Mitterrand won a second 7-year term, in 1988, with the slogan, “neither nationalisations nor privatisations”. While he promised to restore the wealth tax – abolished during his ‘cohabitation’ with right-wing PM Jacques Chirac (1986 – 88) this was “non-campaign”, focused “almost entirely on winning over the political centre.” It was a success.

Was in fact Mitterrand ever interested in more than winning and keeping power? Short argues – deceptions and ambiguities aside – that there was. Mitterrand “began a slow and painful accommodation to the economic and political realities of the world outside.” His values endured, “The construction of Europe and the quest for social justice, the two great causes which had sprung from Mitterrand’s experience as a prisoner of war, and modernisation, which had imposed itself as a necessity during his time of office, are legacy enough.”(Page 582)

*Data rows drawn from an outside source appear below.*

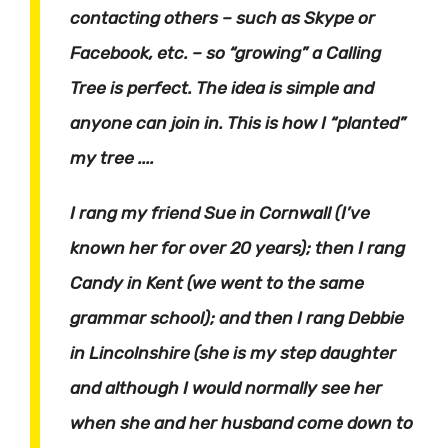
contacting others – such as Skype or
Facebook, etc. – so “growing” a Calling
Tree is perfect. The idea is simple and
anyone can join in. This is how I “planted”
my tree ....
I rang my friend Sue in Cornwall (I’ve
known her for over 20 years); then I rang
Candy in Kent (we went to the same
grammar school); and then I rang Debbie
in Lincolnshire (she is my step daughter
and although I would normally see her
when she and her husband come down to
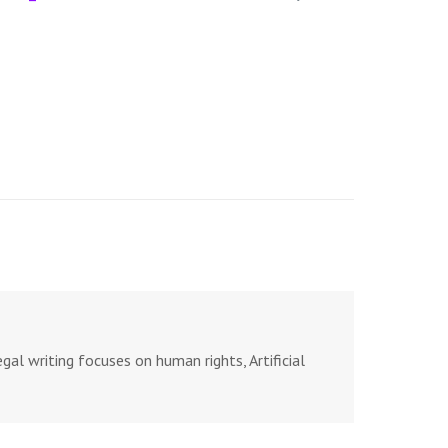
al writing focuses on human rights, Artificial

Yet Short also describes another legacy. Mitterrand, from the mid-1980s onwards brought the far-right Front National into the electoral arena. In contrast to those who consider this a manoeuvre to split the Right, he states it was designed to “neutralise its venom”. The FN’s entry into the “mainstream of French politics”, he asserts, has warded off the growth of French “diehard racist parties”, to be seen in the other European countries.

As the Front National occupies a leading place in the opinion polls, over the last weeks the streets of Paris have been full of tens of thousands of far-right demonstrators. The sight of religious hysteria against gays and “gender theory”, and the sound of anti-Semitic chants, is perhaps not the kind of achievements the, excellent, Mitterrand. A Study in Ambiguity would wish to celebrate.

 Note: the Front National has since done well in the local elections and promises to do better in the European ones.